We are in a golden age for wide receivers. Teams are passing more than ever and the rules at the college and NFL levels benefit offensive players.

Therefore, even though the SEC lost several talented receivers to the NFL ranks in the 2019 NFL Draft, there still are plenty of incredible pass catchers on rosters all over the conference.

Alabama’s receiving corps has a chance to be truly special, with Jerry Jeudy, Henry Ruggs III, Jaylen Waddle and DeVonta Smith making up a position group even most NFL teams would envy.

But who in the SEC is the best of the best? Here, I put take the elite attributes from 5 SEC receivers to make the perfect pass catcher for the 2019 season:

Speed: Henry Ruggs III, Alabama

I could have gone with Ruggs or Waddle. However, it appears that Ruggs beat Waddle by a nose when the two squared off recently at practice:

Ruggs has been timed in the 4.25-second range in the 40-yard dash and could break the NFL Combine record when the time comes.

Also, any time you find a guy who can completely eliminate defenders’ angles like this, you know you have something special:

He’s our speed guy, and there might not be anyone in the country faster than him on a football field.

Shiftiness: Jerry Jeudy, Alabama

NFL scouts are already drooling over the opportunity to draft Jeudy in 2020 (assuming he leaves a year early) and for good reason. Any time you have a highlight reel just for your juke moves, it’s an impressive feat:

Jeudy is the reigning Biletnikoff Award winner, so he’s a great all-around receiver, but his shiftiness makes him elite. Trying to tackle him in open space is a fool’s errand, and you’d better pray that your teammates are there to back you up.
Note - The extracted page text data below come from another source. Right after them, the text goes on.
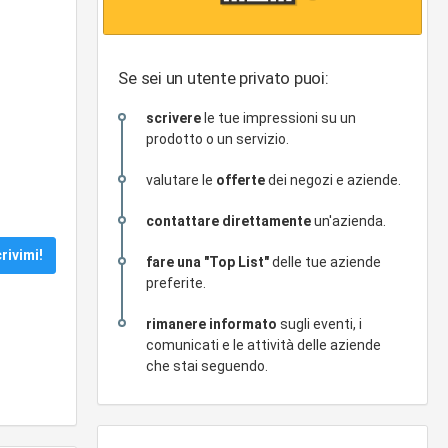
Se sei un utente privato puoi:
scrivere
le tue impressioni su un
prodotto o un servizio.
valutare le
offerte
dei negozi e aziende.
contattare direttamente
un'azienda.
fare una "Top List"
delle tue aziende
preferite.
rimanere informato
sugli eventi, i
comunicati e le attività delle aziende
che stai seguendo.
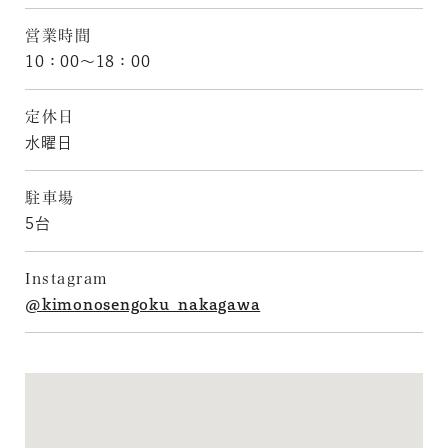
営業時間
10：00〜18：00
定休日
水曜日
駐車場
5台
Instagram
@kimonosengoku_nakagawa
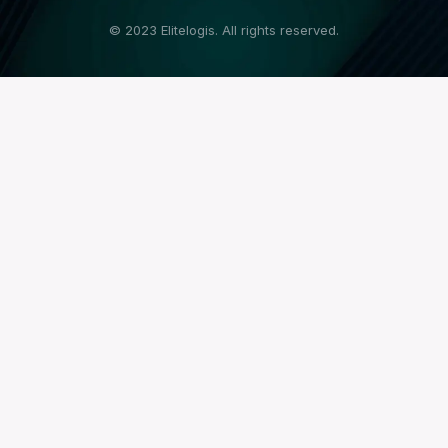
© 2023 Elitelogis. All rights reserved.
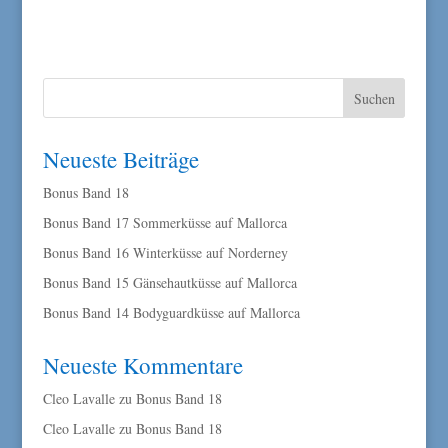
Neueste Beiträge
Bonus Band 18
Bonus Band 17 Sommerküsse auf Mallorca
Bonus Band 16 Winterküsse auf Norderney
Bonus Band 15 Gänsehautküsse auf Mallorca
Bonus Band 14 Bodyguardküsse auf Mallorca
Neueste Kommentare
Cleo Lavalle
zu
Bonus Band 18
Cleo Lavalle
zu
Bonus Band 18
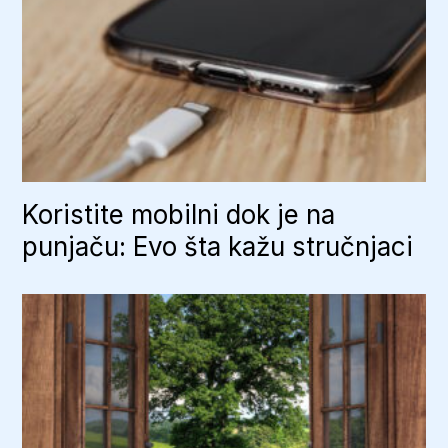
Koristite mobilni dok je na
punjaču: Evo šta kažu stručnjaci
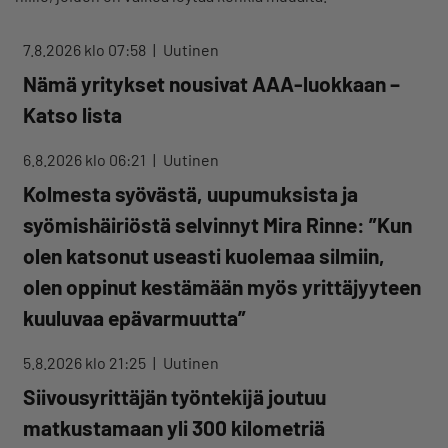
7.8.2026 klo 07:58
Uutinen
Nämä yritykset nousivat AAA-luokkaan –
Katso lista
6.8.2026 klo 06:21
Uutinen
Kolmesta syövästä, uupumuksista ja
syömishäiriöstä selvinnyt Mira Rinne: ”Kun
olen katsonut useasti kuolemaa silmiin,
olen oppinut kestämään myös yrittäjyyteen
kuuluvaa epävarmuutta”
5.8.2026 klo 21:25
Uutinen
Siivousyrittäjän työntekijä joutuu
matkustamaan yli 300 kilometriä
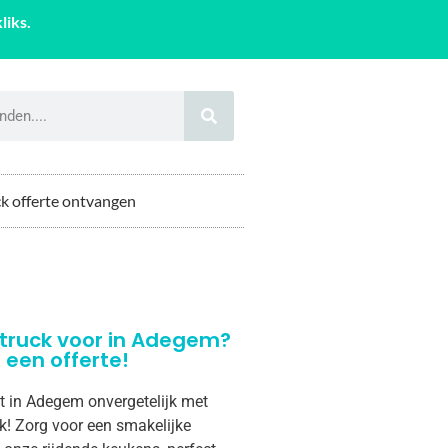
liks.
k offerte ontvangen
truck voor in Adegem?
een offerte!
t in Adegem onvergetelijk met
k! Zorg voor een smakelijke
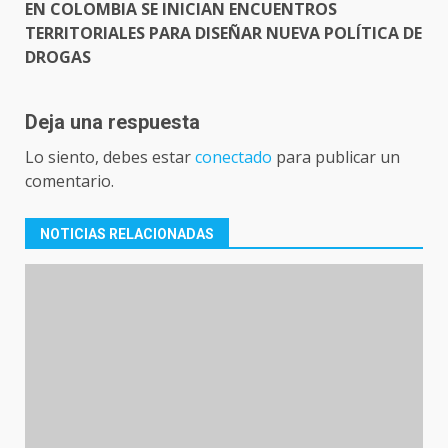
EN COLOMBIA SE INICIAN ENCUENTROS
TERRITORIALES PARA DISEÑAR NUEVA POLÍTICA DE
DROGAS
Deja una respuesta
Lo siento, debes estar
conectado
para publicar un
comentario.
NOTICIAS RELACIONADAS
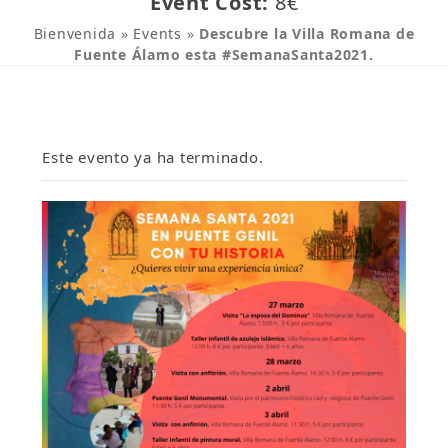
Event Cost:
8€
Bienvenida
»
Events
»
Descubre la Villa Romana de
Fuente Álamo esta #SemanaSanta2021.
Este evento ya ha terminado.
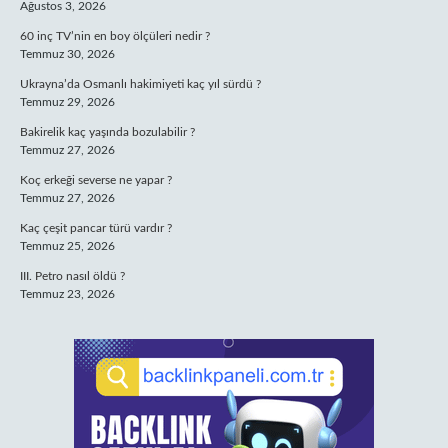
Ağustos 3, 2026
60 inç TV’nin en boy ölçüleri nedir ?
Temmuz 30, 2026
Ukrayna’da Osmanlı hakimiyeti kaç yıl sürdü ?
Temmuz 29, 2026
Bakirelik kaç yaşında bozulabilir ?
Temmuz 27, 2026
Koç erkeği severse ne yapar ?
Temmuz 27, 2026
Kaç çeşit pancar türü vardır ?
Temmuz 25, 2026
III. Petro nasıl öldü ?
Temmuz 23, 2026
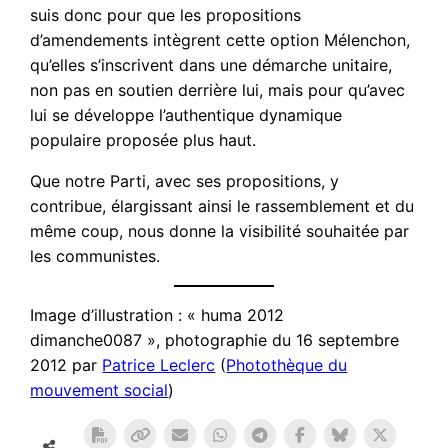
suis donc pour que les propositions
d’amendements intègrent cette option Mélenchon,
qu’elles s’inscrivent dans une démarche unitaire,
non pas en soutien derrière lui, mais pour qu’avec
lui se développe l’authentique dynamique
populaire proposée plus haut.
Que notre Parti, avec ses propositions, y
contribue, élargissant ainsi le rassemblement et du
même coup, nous donne la visibilité souhaitée par
les communistes.
Image d’illustration : « huma 2012
dimanche0087 », photographie du 16 septembre
2012 par
Patrice Leclerc
(
Photothèque du
mouvement social
)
Hands: Kalija Lipscomb, Vanderbilt

Lipscomb led the SEC in receptions last year with 87, edging second-place A.J. Brown (though Brown played in 1 fewer game due to Ole Miss’s bowl ban). The Commodores star catches everything thrown his way, and that’ll be a valuable skill this fall as Vandy breaks in a new starting quarterback.

Lipscomb will be counted on to continue catching everything in sight. He didn’t average as many yards per catch as some of the SEC’s other top receivers (only 10.5 yards in 2018), but that’s still enough to move the chains.

Versatility: Johnathon Johnson, Mizzou

If you need a guy to work the middle of the field from the slot, Johnson can do that. If you need a guy to get behind the safeties and go deep, Johnson can do that, too:

Oh, and he can also return punts if needed. Yes, his hands haven’t always been the steadiest, but he’s made progress every year in Columbia.

With Emanuel Hall off to the NFL, he’s the most experienced receiver on the Mizzou roster, so he’ll need to help new QB Kelly Bryant as much as possible this fall.

Red-zone ability: Bryan Edwards, South Carolina

Defenses tighten up in the red zone, as there is less space to defend. That doesn’t matter for Edwards, who is as good at getting open in the end zone as anyone.

Here, he manages to get separation from a Mizzou defender on a corner route to make an easy catch:

Here, against Georgia from 2017, he uses every inch of his 6-3 frame to stretch for this touchdown:

With Deebo Samuel gone, Edwards will be the main guy at South Carolina this fall. After catching 7 touchdowns in 2018, we’ll see if he can snag even more in 2019.